Physicians Using Telehealth to Prescribe DME Could Lose CMS Credentials for Not Following This Rule

A doctor reading the list of the 7 elements of health care compliance on a laptop.

Failure to Hold Onto Records Could Lead to CMS Credentials Being Revoked for Up to 5 years — and a Career Shattered

As telehealth is becoming more widely used during the COVID-19 pandemic, physicians who use telehealth are warned to stay abreast of a crucial element in prescribing durable medical equipment (“DME”).

How serious is it? Failure to follow it can mean having your CMS credentials revoked for up to five (5) years — and your medical career essentially destroyed.

If you’re a physician working for telehealth services that prescribe DME, you must keep records for seven (7) years, per 42 C.F.R. § 424.535(a)(10):

A physician who orders DMEPOS must maintain documentation relating to the written orders or certifications or requests for payments for those items or services for 7 years from the date of the service. 42 C.F.R. § 424.516(f)(2). A physician must also provide access to the documentation upon request by CMS or a Medicare contractor. Id.

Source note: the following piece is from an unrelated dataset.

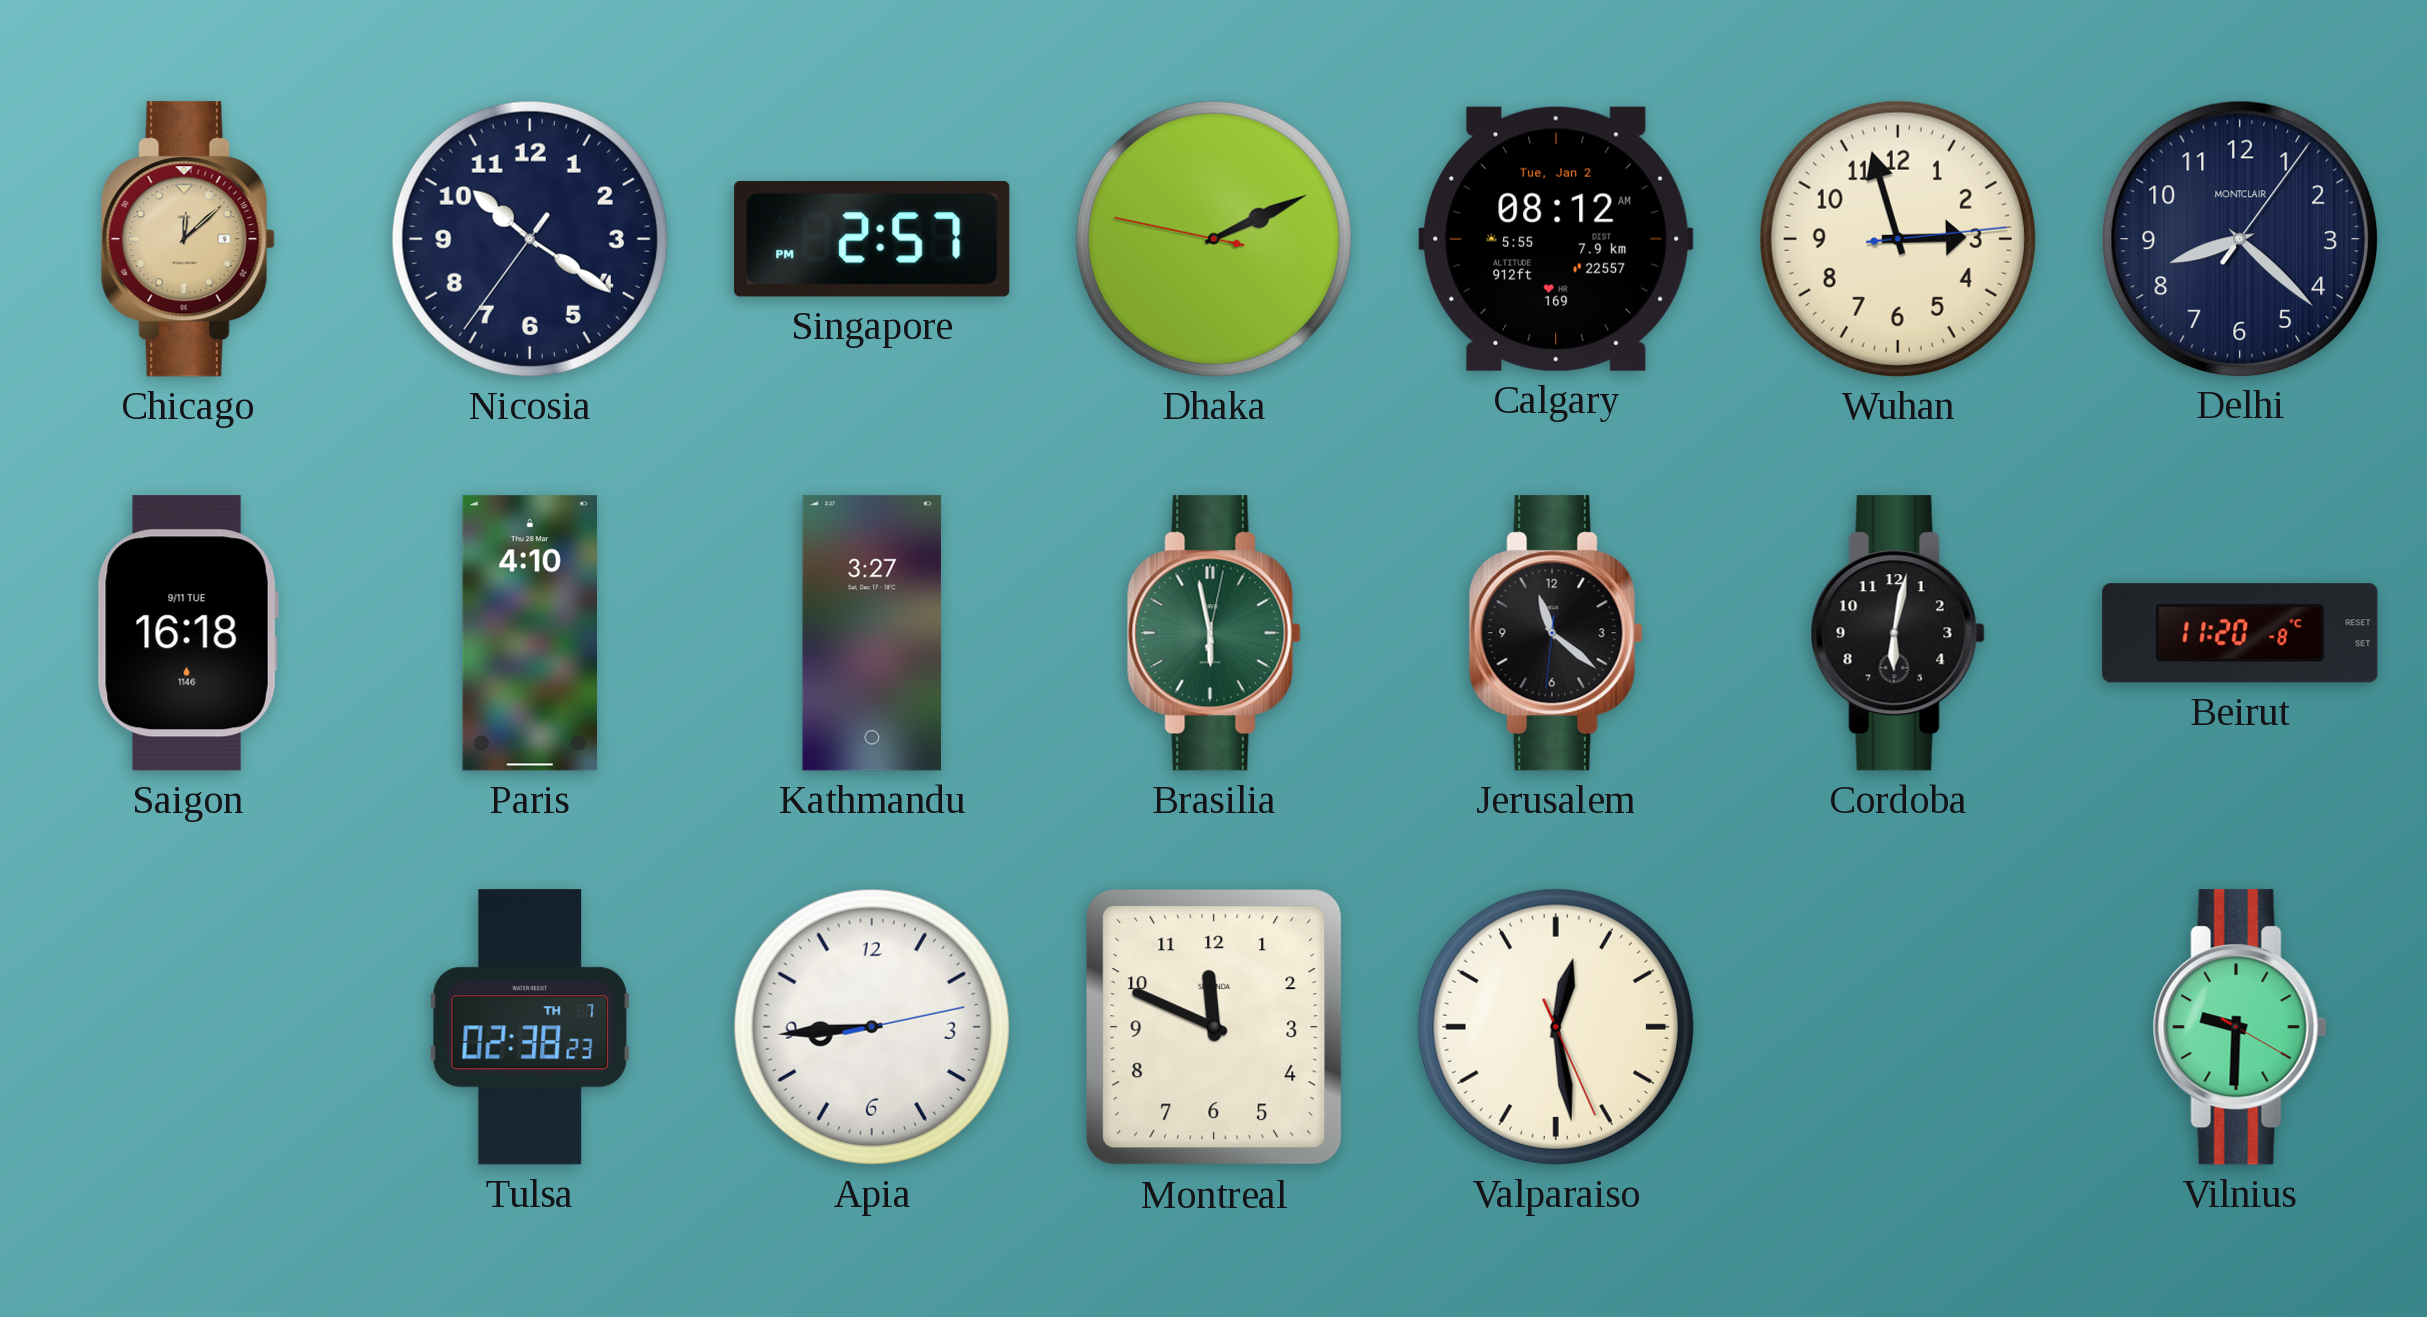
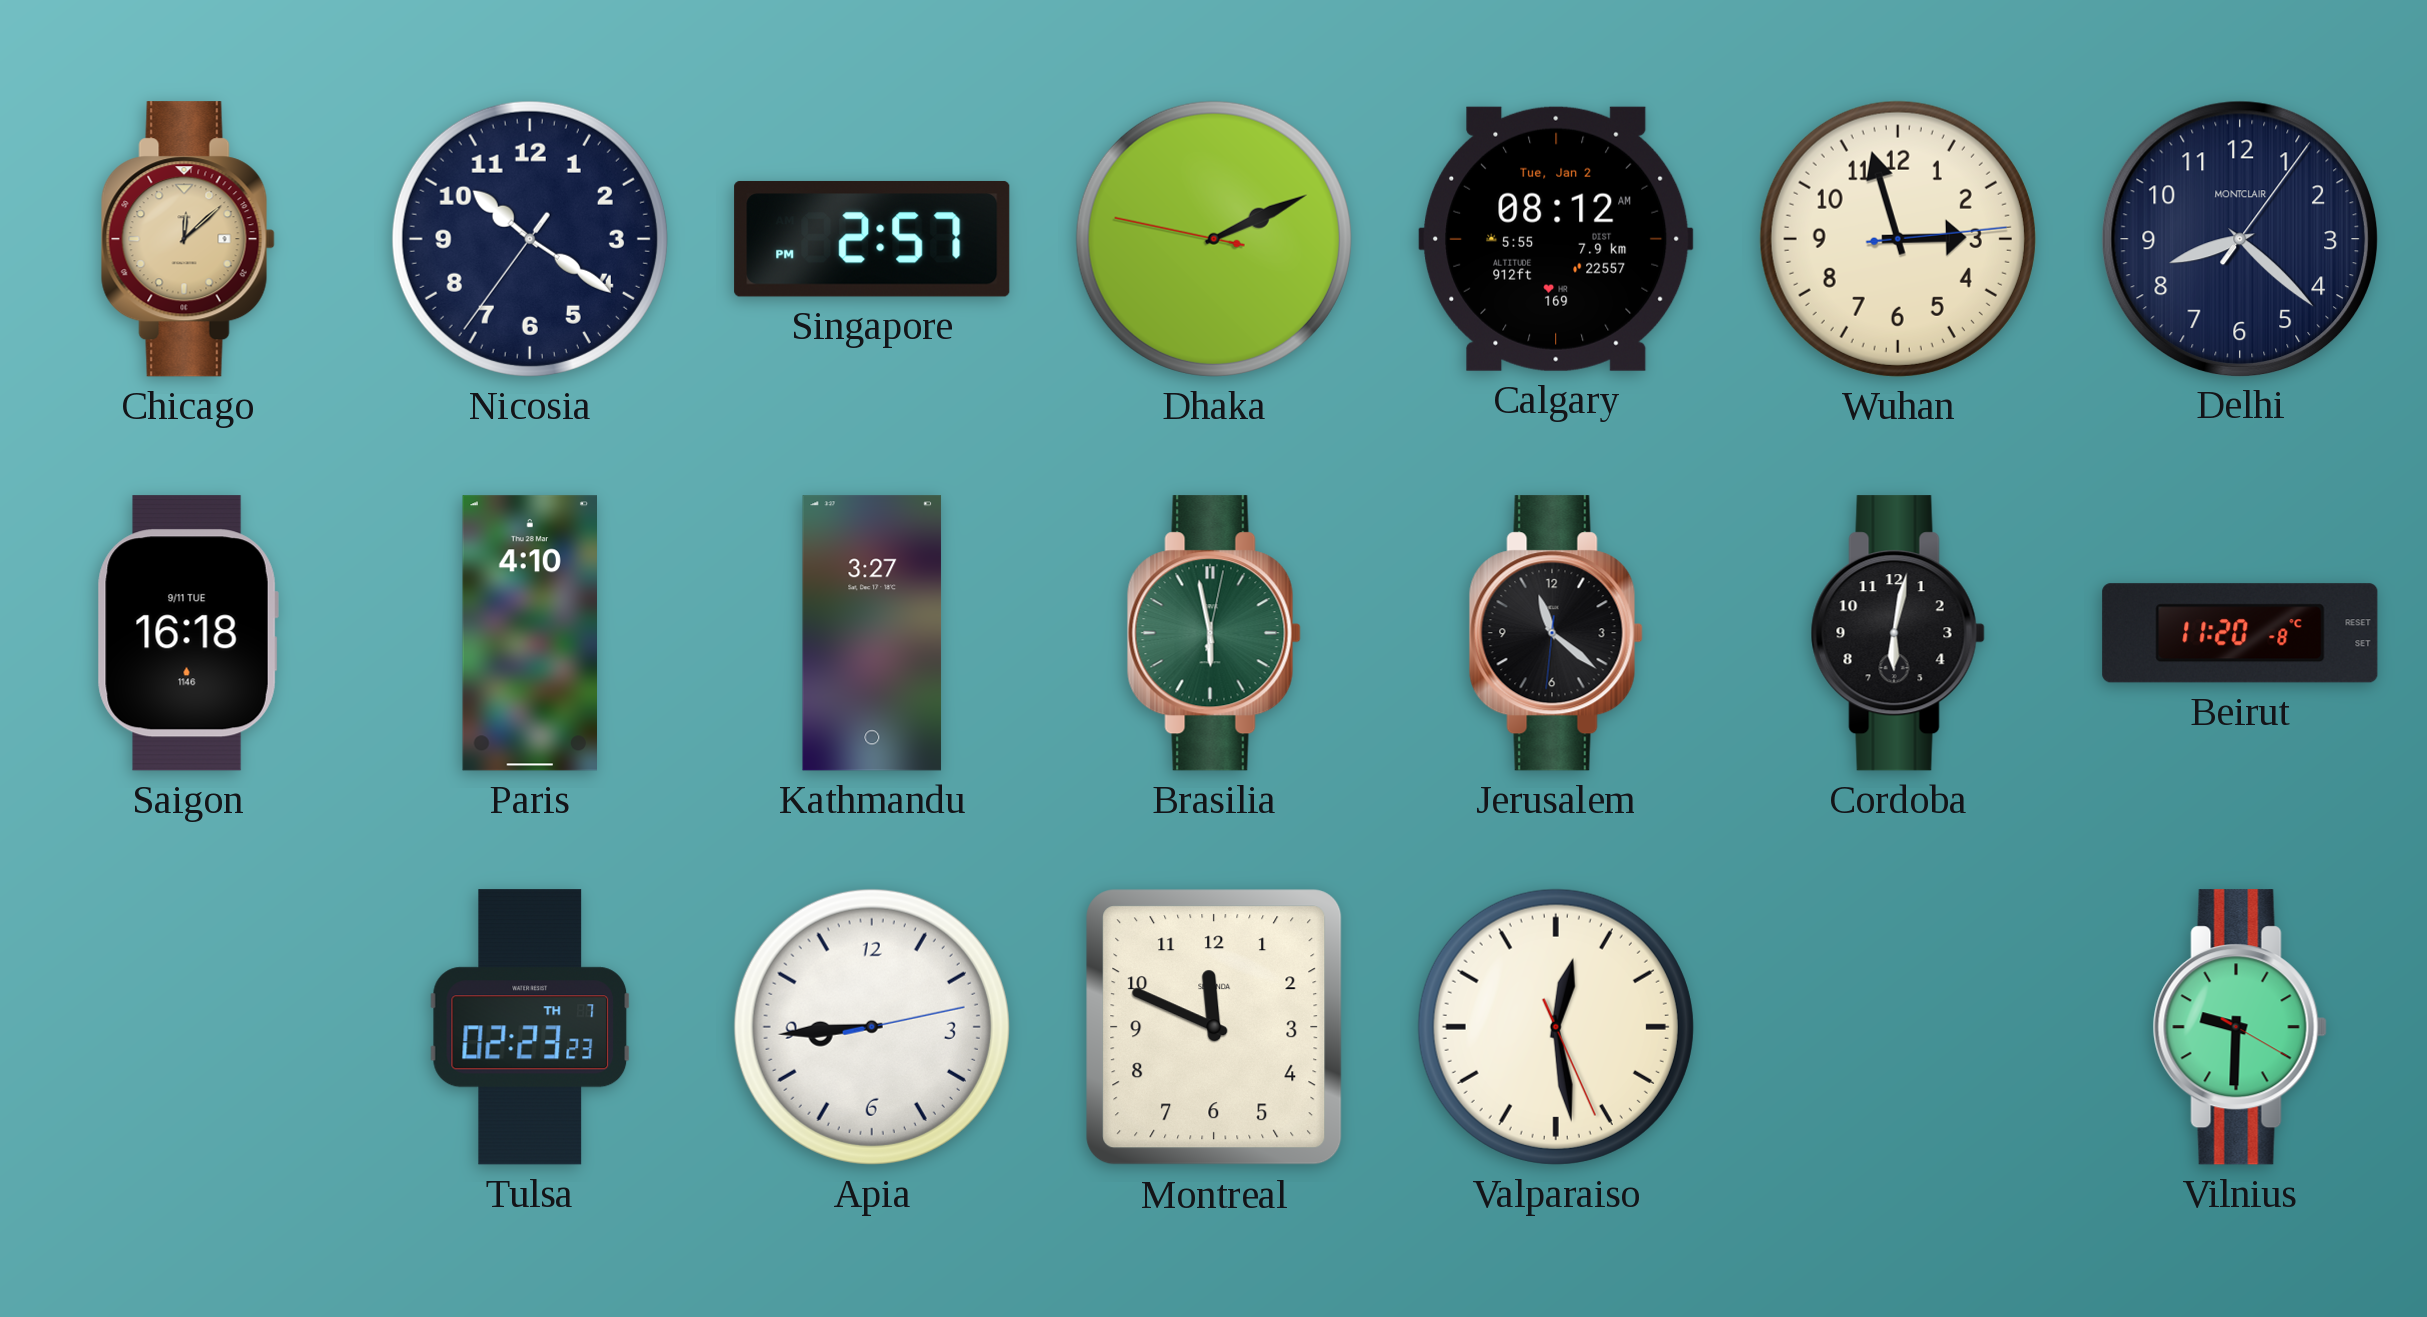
Tulsa: 02:38 -> 02:23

Often, physicians who utilize telehealth and prescribe DME use their employer’s electronic record system. But it gets to be a problem when the employer goes out of business or is indicted, or the physician in question leaves his/her employer. Then, if CMS contacts the physician within the seven-year period asking for the records, and the physician cannot produce them, his/her CMS credentials can be revoked for 1-5 years.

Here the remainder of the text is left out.